I delayed retiring for a year because I was the only person among 1500 staff at the group of 12 schools who was qualified to assess students in a particular course we offered.
Now happily retired.
Since others have outlined their career after getting into their field, I'll add a bit to my post above. After working in the field on surveys in the Bowen Basin, and the gulf Country and then working out of Roma, all in Qld, for three and a bit years, I was put in charge of a field crew working in the middle of the Simpson for the next nearly two years. Encountering light aircraft in this operation, I started learning to fly.
Then back to Roma for a year or two, and bought an Auster aeroplane. And while in the Simpson, my brother had got me to go shares with him in a 30ft yacht, located in Brisbane. after various small jobs in Qld, including the first geophysical exploration for coal in Australia, I was put in charge of a crew starting work in PNG, where I spent the next two years. Assessing the Auster as unsuitable for operations there i traded it on a Cessna 180.

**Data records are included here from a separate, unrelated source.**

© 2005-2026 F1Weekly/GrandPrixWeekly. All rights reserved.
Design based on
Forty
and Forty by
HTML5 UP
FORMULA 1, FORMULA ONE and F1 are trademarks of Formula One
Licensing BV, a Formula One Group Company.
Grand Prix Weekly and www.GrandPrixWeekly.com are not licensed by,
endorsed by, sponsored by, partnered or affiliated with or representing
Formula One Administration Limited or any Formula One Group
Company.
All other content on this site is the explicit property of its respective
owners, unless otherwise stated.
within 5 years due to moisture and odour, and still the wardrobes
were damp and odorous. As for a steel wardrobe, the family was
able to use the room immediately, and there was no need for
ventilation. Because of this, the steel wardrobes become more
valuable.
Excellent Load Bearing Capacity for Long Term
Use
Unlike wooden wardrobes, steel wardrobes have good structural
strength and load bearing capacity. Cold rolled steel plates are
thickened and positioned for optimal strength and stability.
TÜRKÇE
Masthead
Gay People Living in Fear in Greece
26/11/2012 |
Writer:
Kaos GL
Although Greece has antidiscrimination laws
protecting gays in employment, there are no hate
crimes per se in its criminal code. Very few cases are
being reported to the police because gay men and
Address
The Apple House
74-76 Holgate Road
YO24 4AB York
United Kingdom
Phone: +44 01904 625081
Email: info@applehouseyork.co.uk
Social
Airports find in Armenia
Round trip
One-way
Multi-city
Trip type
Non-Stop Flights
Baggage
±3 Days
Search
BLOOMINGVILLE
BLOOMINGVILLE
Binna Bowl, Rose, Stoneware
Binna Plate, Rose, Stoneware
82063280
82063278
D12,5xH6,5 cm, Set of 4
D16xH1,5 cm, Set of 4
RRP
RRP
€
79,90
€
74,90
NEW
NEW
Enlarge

After this contract was completed, I was laid off, but the company found me a job in Melbourne with the Big Australian. I remained there for the next 22 years, working mainly all over Australia, on and offshore, but also PNG, Myanmar, UK, USA, and bringing the company into the computer age, as well as working with learned societies and helping to run conferences etc. This ended when the company decided they did not need a chief geophysicist. Shortly after my move to Melbourne, my brother moved overseas, and we sold the yacht, replacing it with a new 37 foot schooner built in Melbourne. Also, having moved to Melbourne, with rental aircraft readily available, I sold the Cessna.
With retirement age approaching, we had already planned to retire here and build a house, so we did. At the same time I accepted an honorary position as editor of a learned journal, and also did occasional consulting jobs, including several months in the USA. We moved into the house in 1995, and in the next year my wife was diagnosed with Primary Pulmonary Arterial Hypertension, a rare, progressive, and almost untreatable disease with a prognosis at the time of 2.8 years from diagnosis. She died in 1999, just after the birth of our. first grandchild, while waiting for a lung transplant.
I failed application to the RAAF when I was 15 and accepted a fitter/machinist apprentice that same year.
A 4 yr apprenticeship I completed while I was still 19.
I was told I was not their favourite boy and proceeded to Adelaide to find a job where most employers would not believe I was a tradesman.
Wages and work conditions were pretty bad compared to what I was apprenticed to. My training was done in heavy mining maintenance/engineering/construction and there was little of that in Adelaide. A move to NT found my niche and i was able to dictate my terms of employment rather than have them dictated to me. An 8 yr spell in the military changed my perspectives and I slid back into the very well paid heavy engineering and construction game , short contract , fifo , type work until I retired at 60.